# [Your task]
Could you give every record again, exactly as it reads?

(Stored data entries)
= Beginning of Section =

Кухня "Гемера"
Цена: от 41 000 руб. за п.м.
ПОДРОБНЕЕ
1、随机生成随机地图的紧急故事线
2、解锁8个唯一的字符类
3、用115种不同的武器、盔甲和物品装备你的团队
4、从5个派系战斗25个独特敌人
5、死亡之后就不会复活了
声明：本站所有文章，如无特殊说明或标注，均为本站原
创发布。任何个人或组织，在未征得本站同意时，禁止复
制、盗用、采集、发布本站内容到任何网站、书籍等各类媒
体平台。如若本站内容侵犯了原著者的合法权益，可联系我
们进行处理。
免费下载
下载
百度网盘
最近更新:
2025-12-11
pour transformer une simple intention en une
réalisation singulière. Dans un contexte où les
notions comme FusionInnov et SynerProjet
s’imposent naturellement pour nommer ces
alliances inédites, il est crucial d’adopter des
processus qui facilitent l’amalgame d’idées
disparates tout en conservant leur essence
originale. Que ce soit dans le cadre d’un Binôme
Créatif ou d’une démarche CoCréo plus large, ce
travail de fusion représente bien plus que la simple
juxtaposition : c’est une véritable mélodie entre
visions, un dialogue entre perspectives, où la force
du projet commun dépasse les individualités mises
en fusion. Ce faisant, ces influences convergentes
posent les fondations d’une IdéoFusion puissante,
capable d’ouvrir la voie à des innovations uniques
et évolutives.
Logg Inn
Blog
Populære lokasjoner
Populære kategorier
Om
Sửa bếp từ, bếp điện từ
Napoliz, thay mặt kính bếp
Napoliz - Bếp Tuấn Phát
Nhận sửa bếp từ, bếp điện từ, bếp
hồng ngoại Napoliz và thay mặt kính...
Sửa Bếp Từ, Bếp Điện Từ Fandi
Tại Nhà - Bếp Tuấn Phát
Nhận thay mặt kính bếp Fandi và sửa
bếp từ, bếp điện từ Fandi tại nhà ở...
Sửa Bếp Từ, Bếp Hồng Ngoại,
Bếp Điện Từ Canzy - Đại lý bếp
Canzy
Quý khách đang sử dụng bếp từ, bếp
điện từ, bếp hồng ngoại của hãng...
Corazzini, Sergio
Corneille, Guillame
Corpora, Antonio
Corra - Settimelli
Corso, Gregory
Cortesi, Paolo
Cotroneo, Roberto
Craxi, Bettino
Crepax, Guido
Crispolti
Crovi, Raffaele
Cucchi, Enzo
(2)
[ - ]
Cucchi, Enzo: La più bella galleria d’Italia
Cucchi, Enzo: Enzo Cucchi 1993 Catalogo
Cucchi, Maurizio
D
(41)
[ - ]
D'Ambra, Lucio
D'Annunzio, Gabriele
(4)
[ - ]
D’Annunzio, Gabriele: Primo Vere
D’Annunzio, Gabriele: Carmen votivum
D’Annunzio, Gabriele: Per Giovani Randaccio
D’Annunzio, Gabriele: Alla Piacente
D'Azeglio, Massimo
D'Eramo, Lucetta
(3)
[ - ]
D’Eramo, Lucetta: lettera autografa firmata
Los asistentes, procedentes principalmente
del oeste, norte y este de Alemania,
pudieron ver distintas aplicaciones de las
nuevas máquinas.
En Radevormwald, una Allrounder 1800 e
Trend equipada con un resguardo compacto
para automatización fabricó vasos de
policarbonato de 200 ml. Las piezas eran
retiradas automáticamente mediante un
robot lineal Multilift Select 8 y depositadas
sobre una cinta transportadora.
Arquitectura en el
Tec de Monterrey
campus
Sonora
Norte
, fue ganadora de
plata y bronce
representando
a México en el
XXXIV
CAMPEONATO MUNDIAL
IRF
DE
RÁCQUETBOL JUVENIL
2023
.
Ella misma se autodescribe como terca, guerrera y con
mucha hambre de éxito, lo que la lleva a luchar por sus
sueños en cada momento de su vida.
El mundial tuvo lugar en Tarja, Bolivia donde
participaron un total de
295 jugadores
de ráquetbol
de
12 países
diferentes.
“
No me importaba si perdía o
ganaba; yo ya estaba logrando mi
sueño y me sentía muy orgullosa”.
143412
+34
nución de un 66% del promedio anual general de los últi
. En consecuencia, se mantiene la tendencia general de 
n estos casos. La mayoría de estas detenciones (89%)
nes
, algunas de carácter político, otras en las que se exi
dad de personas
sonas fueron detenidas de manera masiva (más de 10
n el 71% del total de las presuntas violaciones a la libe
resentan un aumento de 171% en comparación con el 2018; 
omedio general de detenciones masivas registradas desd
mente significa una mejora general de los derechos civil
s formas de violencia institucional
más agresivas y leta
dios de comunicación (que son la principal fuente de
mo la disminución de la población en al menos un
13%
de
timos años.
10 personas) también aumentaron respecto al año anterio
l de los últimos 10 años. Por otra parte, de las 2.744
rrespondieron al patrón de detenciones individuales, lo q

= End of Section =

# [Answer section]
Кухня "Гемера"
Цена: от 41 000 руб. за п.м.
ПОДРОБНЕЕ
1、随机生成随机地图的紧急故事线
2、解锁8个唯一的字符类
3、用115种不同的武器、盔甲和物品装备你的团队
4、从5个派系战斗25个独特敌人
5、死亡之后就不会复活了
声明：本站所有文章，如无特殊说明或标注，均为本站原
创发布。任何个人或组织，在未征得本站同意时，禁止复
制、盗用、采集、发布本站内容到任何网站、书籍等各类媒
体平台。如若本站内容侵犯了原著者的合法权益，可联系我
们进行处理。
免费下载
下载
百度网盘
最近更新:
2025-12-11
pour transformer une simple intention en une
réalisation singulière. Dans un contexte où les
notions comme FusionInnov et SynerProjet
s’imposent naturellement pour nommer ces
alliances inédites, il est crucial d’adopter des
processus qui facilitent l’amalgame d’idées
disparates tout en conservant leur essence
originale. Que ce soit dans le cadre d’un Binôme
Créatif ou d’une démarche CoCréo plus large, ce
travail de fusion représente bien plus que la simple
juxtaposition : c’est une véritable mélodie entre
visions, un dialogue entre perspectives, où la force
du projet commun dépasse les individualités mises
en fusion. Ce faisant, ces influences convergentes
posent les fondations d’une IdéoFusion puissante,
capable d’ouvrir la voie à des innovations uniques
et évolutives.
Logg Inn
Blog
Populære lokasjoner
Populære kategorier
Om
Sửa bếp từ, bếp điện từ
Napoliz, thay mặt kính bếp
Napoliz - Bếp Tuấn Phát
Nhận sửa bếp từ, bếp điện từ, bếp
hồng ngoại Napoliz và thay mặt kính...
Sửa Bếp Từ, Bếp Điện Từ Fandi
Tại Nhà - Bếp Tuấn Phát
Nhận thay mặt kính bếp Fandi và sửa
bếp từ, bếp điện từ Fandi tại nhà ở...
Sửa Bếp Từ, Bếp Hồng Ngoại,
Bếp Điện Từ Canzy - Đại lý bếp
Canzy
Quý khách đang sử dụng bếp từ, bếp
điện từ, bếp hồng ngoại của hãng...
Corazzini, Sergio
Corneille, Guillame
Corpora, Antonio
Corra - Settimelli
Corso, Gregory
Cortesi, Paolo
Cotroneo, Roberto
Craxi, Bettino
Crepax, Guido
Crispolti
Crovi, Raffaele
Cucchi, Enzo
(2)
[ - ]
Cucchi, Enzo: La più bella galleria d’Italia
Cucchi, Enzo: Enzo Cucchi 1993 Catalogo
Cucchi, Maurizio
D
(41)
[ - ]
D'Ambra, Lucio
D'Annunzio, Gabriele
(4)
[ - ]
D’Annunzio, Gabriele: Primo Vere
D’Annunzio, Gabriele: Carmen votivum
D’Annunzio, Gabriele: Per Giovani Randaccio
D’Annunzio, Gabriele: Alla Piacente
D'Azeglio, Massimo
D'Eramo, Lucetta
(3)
[ - ]
D’Eramo, Lucetta: lettera autografa firmata
Los asistentes, procedentes principalmente
del oeste, norte y este de Alemania,
pudieron ver distintas aplicaciones de las
nuevas máquinas.
En Radevormwald, una Allrounder 1800 e
Trend equipada con un resguardo compacto
para automatización fabricó vasos de
policarbonato de 200 ml. Las piezas eran
retiradas automáticamente mediante un
robot lineal Multilift Select 8 y depositadas
sobre una cinta transportadora.
Arquitectura en el
Tec de Monterrey
campus
Sonora
Norte
, fue ganadora de
plata y bronce
representando
a México en el
XXXIV
CAMPEONATO MUNDIAL
IRF
DE
RÁCQUETBOL JUVENIL
2023
.
Ella misma se autodescribe como terca, guerrera y con
mucha hambre de éxito, lo que la lleva a luchar por sus
sueños en cada momento de su vida.
El mundial tuvo lugar en Tarja, Bolivia donde
participaron un total de
295 jugadores
de ráquetbol
de
12 países
diferentes.
“
No me importaba si perdía o
ganaba; yo ya estaba logrando mi
sueño y me sentía muy orgullosa”.
143412
+34
nución de un 66% del promedio anual general de los últi
. En consecuencia, se mantiene la tendencia general de 
n estos casos. La mayoría de estas detenciones (89%)
nes
, algunas de carácter político, otras en las que se exi
dad de personas
sonas fueron detenidas de manera masiva (más de 10
n el 71% del total de las presuntas violaciones a la libe
resentan un aumento de 171% en comparación con el 2018; 
omedio general de detenciones masivas registradas desd
mente significa una mejora general de los derechos civil
s formas de violencia institucional
más agresivas y leta
dios de comunicación (que son la principal fuente de
mo la disminución de la población en al menos un
13%
de
timos años.
10 personas) también aumentaron respecto al año anterio
l de los últimos 10 años. Por otra parte, de las 2.744
rrespondieron al patrón de detenciones individuales, lo q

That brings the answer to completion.